購入の理由も多様化していて、コレクション目的だけじゃなく、日常のファッションの選択肢として古着が選ばれているんです。この違いが、ブームの持続性にもつながっていますね。
古着ブームは「終わり」じゃなく「定着」へ
古着ブームの歴史を振り返ると、一時的な流行ではなく、時代に合わせて形を変えながら続いてきた文化だということが分かります。第一次ブームと現在では消費者層も理由も異なり、だからこそ今回のブームには持続性があるんです。

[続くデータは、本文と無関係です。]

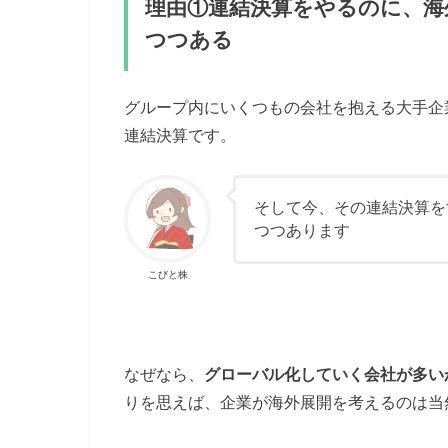
理由①連結決算をやるのに、海
つつある
グループ内にいくつもの会社を抱える大手企
連結決算です。
そして今、その連結決算を
つつあります
こびと株
なぜなら、
グローバル化していく会社が多い
りを思えば、企業が海外展開を考えるのは当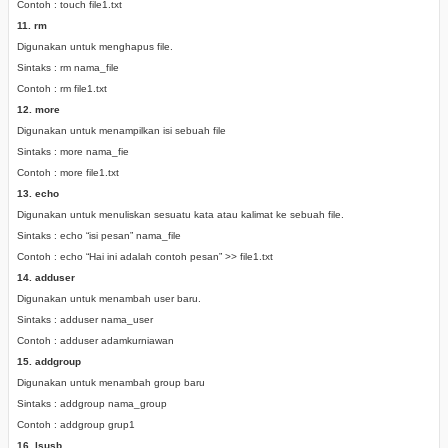
Contoh : touch file1.txt
11. rm
Digunakan untuk menghapus file.
Sintaks : rm nama_file
Contoh : rm file1.txt
12. more
Digunakan untuk menampilkan isi sebuah file
Sintaks : more nama_fie
Contoh : more file1.txt
13. echo
Digunakan untuk menuliskan sesuatu kata atau kalimat ke sebuah file.
Sintaks : echo “isi pesan” nama_file
Contoh : echo “Hai ini adalah contoh pesan” >> file1.txt
14. adduser
Digunakan untuk menambah user baru.
Sintaks : adduser nama_user
Contoh : adduser adamkurniawan
15. addgroup
Digunakan untuk menambah group baru
Sintaks : addgroup nama_group
Contoh : addgroup grup1
16. lsusb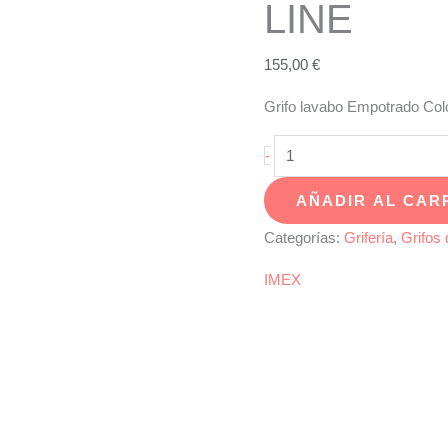
LINE
155,00
€
Grifo lavabo Empotrado Col
Grifo
-
lavabo
AÑADIR AL CAR
Empotrado
Color
Categorías:
Grifería
,
Grifos
Níquel
IMEX
Cepillado
LINE
cantidad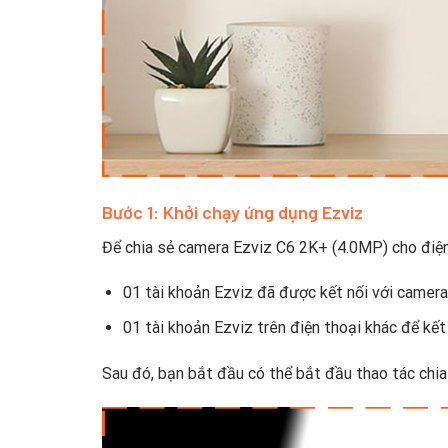
Bước 1: Khởi chạy ứng dụng Ezviz
Để chia sẻ camera Ezviz C6 2K+ (4.0MP) cho điện
01 tài khoản Ezviz đã được kết nối với camera
01 tài khoản Ezviz trên điện thoại khác để kết
Sau đó, bạn bắt đầu có thể bắt đầu thao tác chia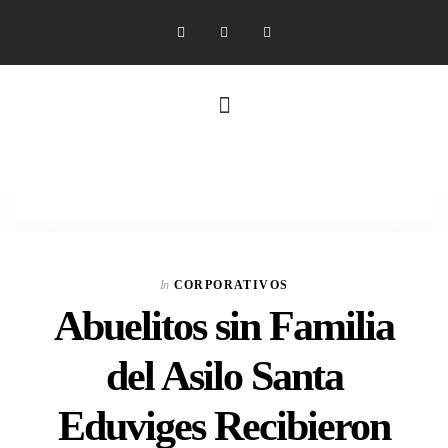
In
CORPORATIVOS
Abuelitos sin Familia
del Asilo Santa
Eduviges Recibieron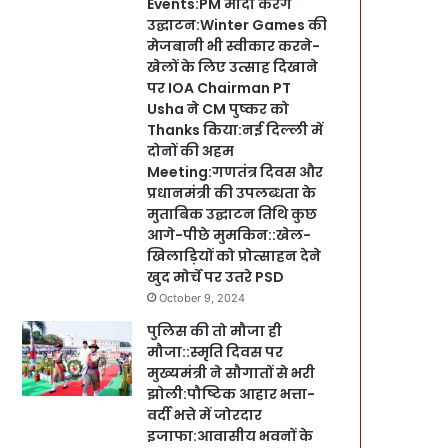
Events:PM मोदी करेंगे
उद्घाटन:Winter Games की
मेजबानी भी स्वीकार करने-
खेलों के लिए उत्साह दिखाने
पर IOA Chairman PT
Usha ने CM पुष्कर को
Thanks किया:नई दिल्ली में
दोनों की अहम
Meeting:गणतंत्र दिवस और
प्रधानमंत्री की उपलब्धता के
मुताबिक उद्घाटन तिथि कुछ
आगे-पीछे मुमकिन::खेल-
खिलाड़ियों को प्रोत्साहन देने
खुद मोर्चे पर उतरे PSD
October 9, 2024
पुलिस की तो मौजा ही
मौजा::स्मृति दिवस पर
मुख्यमंत्री ने सौगातों से भरी
झोली:पौष्टिक आहार भत्ता-
वर्दी भत्ते में जोरदार
इजाफा:आवासीय भवनों के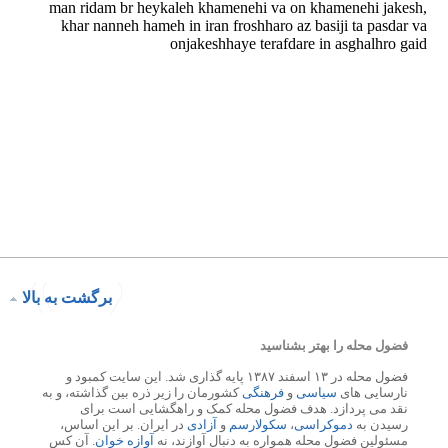
برگشت به بالا
فضول محله را بهتر بشناسید
فضول محله در ۱۳ اسفند ۱۳۸۷ پایه گذاری شد. این سایت کمبود و
نارسایی های
سیاسی
و
فرهنگی
کشورمان را زیر ذره بین گذاشته، و به
نقد می پردازد. هدف فضول محله کمک و راهگشایی است برای
رسیدن به
دموکراسی
،
سکولارسم
و
آزادی
در ایران. بر این اساس،
مسئولین فضول محله همواره به دنبال آوازند، نه
آوازه خوان
. آن کس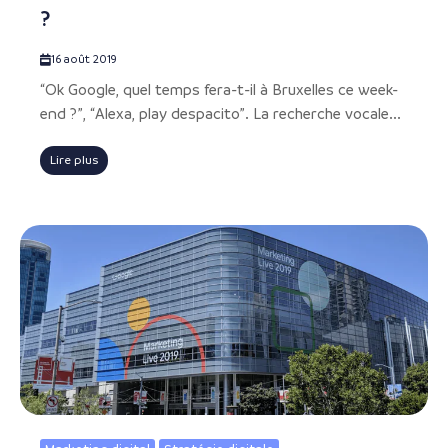
?
16 août 2019
“Ok Google, quel temps fera-t-il à Bruxelles ce week-
end ?”, “Alexa, play despacito”. La recherche vocale...
Lire plus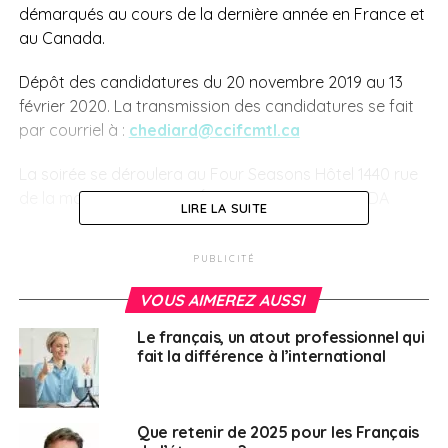
démarqués au cours de la dernière année en France et
au Canada.
Dépôt des candidatures du 20 novembre 2019 au 13
février 2020. La transmission des candidatures se fait
par courriel à :
chediard@ccifcmtl.ca
La soirée se déroulera au Four Seasons Hôtel
1440 rue
de la montagne, MONTRÉAL, QC H3G 1Z5, CANADA
LIRE LA SUITE
Tous savoir sur les catégories d’entreprises et le
PUBLICITÉ
programme de la soirée
VOUS AIMEREZ AUSSI
SUJETS ASSOCIÉS:
CCI
Le français, un atout professionnel qui
fait la différence à l’international
A SUIVRE
Canada : 433 000 postes à pourvoir fin 2019
NE RATEZ PAS
Cci Paris Ile-de-France : Mission de prospection
Que retenir de 2025 pour les Français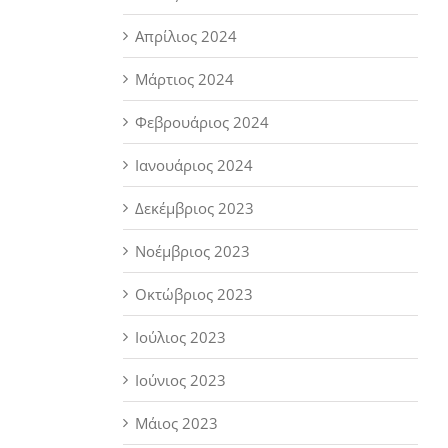
Απρίλιος 2024
Μάρτιος 2024
Φεβρουάριος 2024
Ιανουάριος 2024
Δεκέμβριος 2023
Νοέμβριος 2023
Οκτώβριος 2023
Ιούλιος 2023
Ιούνιος 2023
Μάιος 2023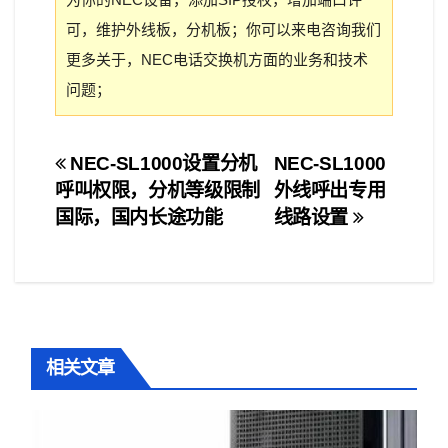
可，维护外线板，分机板；你可以来电咨询我们
更多关于，NEC电话交换机方面的业务和技术
问题；
文
NEC-SL1000设置分机
NEC-SL1000
呼叫权限，分机等级限制
外线呼出专用
章
国际，国内长途功能
线路设置
导
航
相关文章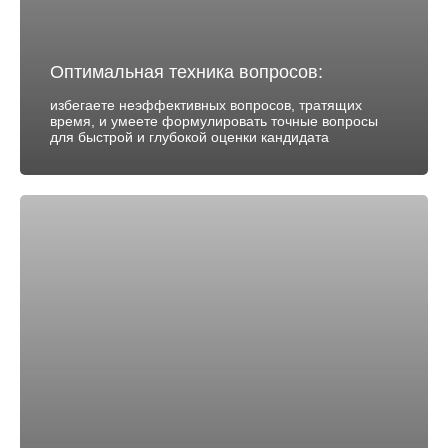
Оптимальная техника вопросов:
избегаете неэффективных вопросов, тратящих
время, и умеете формулировать точные вопросы
для быстрой и глубокой оценки кандидата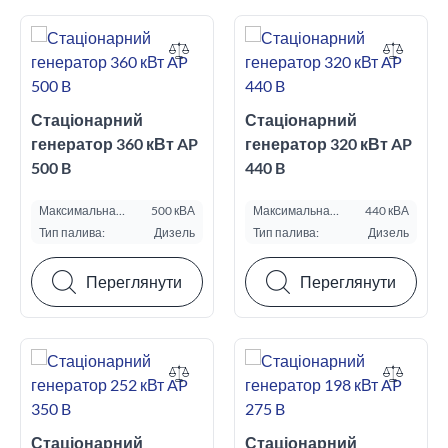
Стаціонарний
Стаціонарний
генератор 360 кВт AP
генератор 320 кВт AP
500 B
440 B
Максимальна
500 кВА
Максимальна
440 кВА
потужність ESP, кВА:
потужність ESP, кВА:
Тип палива:
Дизель
Тип палива:
Дизель
Переглянути
Переглянути
Стаціонарний
Стаціонарний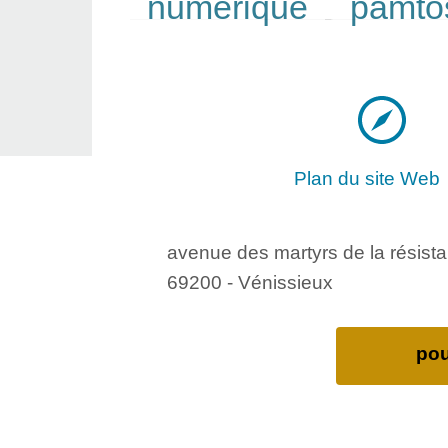
numérique
pamto
217/308
165/308
Plan du site Web
avenue des martyrs de la résist
69200 - Vénissieux
pou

市場データが示すとおり、古着市場は今も成長を続けています。メディア露出の減少は、古着が日常に浸透した証拠。
「個性表現、環境配慮、コストパフォーマンス」多様なニーズに応える古着は、もはやファッションの定番として根付いています。
2026年以降も、爆発的な成長は落ち着くかもしれませんが、文化として定着していくでしょう。古着ブームに「終わり」はなく、形を変えながら、これからも進化し続けるはずです。